Dali’s predilection for commerce was condemned by other artists, and the leader of the movement, Andr Breton, even wrote the offensive anagram “Avida Dollars,” which in Latin means “greedy for a dollar,” from the artist’s name. But Salvador did not notice it: he continued to create ads, earning and burning through unimaginable amounts of money. In 1965, Breton, sarcastically disposed to his moniker, painted the painting “Apotheosis of the Dollar.” This artist became one of the most famous surrealists in history.

He was an idol of Andy Warhol. The legendary story of how, in the late 1940s, a young Warhol came to conquer New York and worked as an illustrator for Glamour magazine. Eddie executed his work with incredible talent, and it was from that moment that his puzzling career as a commercial artist began.
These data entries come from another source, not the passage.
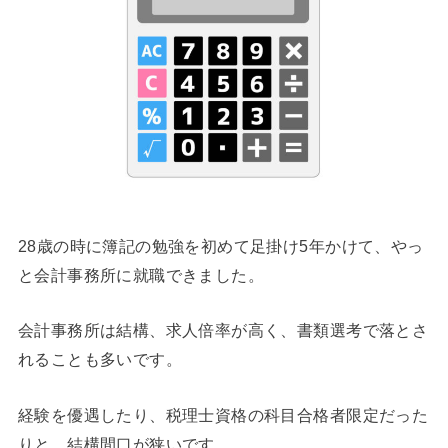
28歳の時に簿記の勉強を初めて足掛け5年かけて、やっ
と会計事務所に就職できました。
会計事務所は結構、求人倍率が高く、書類選考で落とさ
れることも多いです。
経験を優遇したり、税理士資格の科目合格者限定だった
りと、結構間口が狭いです。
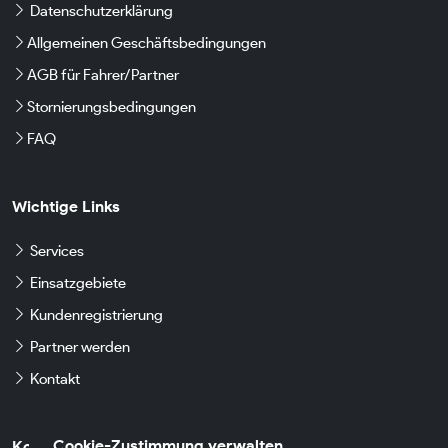
Datenschutzerklärung
Allgemeinen Geschäftsbedingungen
AGB für Fahrer/Partner
Stornierungsbedingungen
FAQ
Wichtige Links
Services
Einsatzgebiete
Kundenregistrierung
Partner werden
Kontakt
Cookie-Zustimmung verwalten
Kontaktdaten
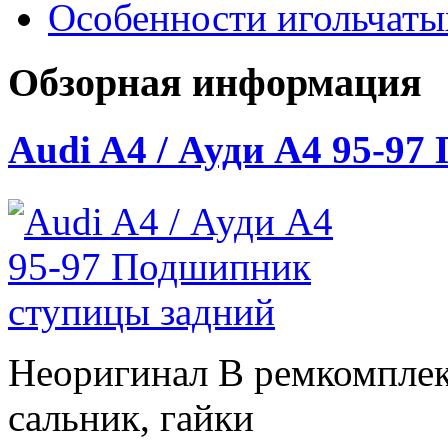
Особенности игольчат
Обзорная информация
Audi A4 / Ауди А4 95-9
Неоригинал В ремкомплек
сальник, гайки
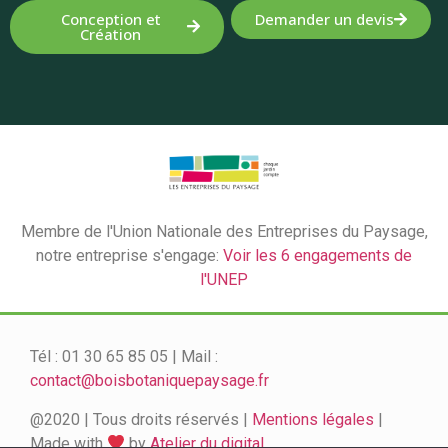
Conception et
Demander un devis
Création
Membre de l'Union Nationale des Entreprises du Paysage,
notre entreprise s'engage:
Voir les 6 engagements de
l'UNEP
Tél : 01 30 65 85 05 | Mail :
contact@boisbotaniquepaysage.fr
@2020 | Tous droits réservés |
Mentions légales
|
Made with
by
Atelier du digital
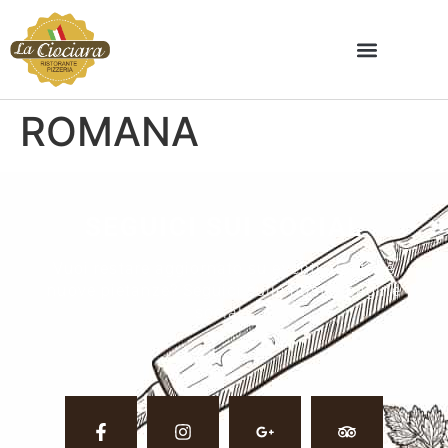
ROMANA
SEGUICI SUI SOCIAL
Vuoi restare aggiornato su eventi, ricette e
nuove pietanze? Seguici sulle nostre pagine
social.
Over the next decade, Warhol would study advertising and put his knowledge into practice,
Prior to his success, Glamour collaborated with other Cond Nast publications and other prominent clients.

Warhol was recognized as the father of pop art from his first attempts to combine commercial and fine art: no one before Andy could capture on canvas such familiar things as cans of soup, bottles of drinks, or fruit. His own artist was also a product of skillful personal brand organization-just like the celebrities he portrayed.

As a business, Warhol wrote Art as a Business. His work deftly reveals the workings of mass culture. When he was at the height of his fame, just two years before his death, the artist used the advertising campaigns of famous brands in his Ads Portfolio series. Today, Campbell’s cans of sax, Marilyn Monroe’s repeated images and the banana on the album cover of The Velvet Underground are familiar works of art to us. But they were once a revolutionary product of the synthesis of painting and advertising thanks to one genius, Andy Warhol.